*Recorded information*:
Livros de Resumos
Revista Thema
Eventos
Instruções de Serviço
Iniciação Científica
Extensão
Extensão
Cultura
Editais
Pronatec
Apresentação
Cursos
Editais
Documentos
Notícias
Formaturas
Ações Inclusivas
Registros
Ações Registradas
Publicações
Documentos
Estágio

*Assignment*: Please print the lines from the one containing "Revista Thema" through the last line of the material, exactly, and leave out all other lines.

*Answer to this problem*:
Revista Thema
Eventos
Instruções de Serviço
Iniciação Científica
Extensão
Extensão
Cultura
Editais
Pronatec
Apresentação
Cursos
Editais
Documentos
Notícias
Formaturas
Ações Inclusivas
Registros
Ações Registradas
Publicações
Documentos
Estágio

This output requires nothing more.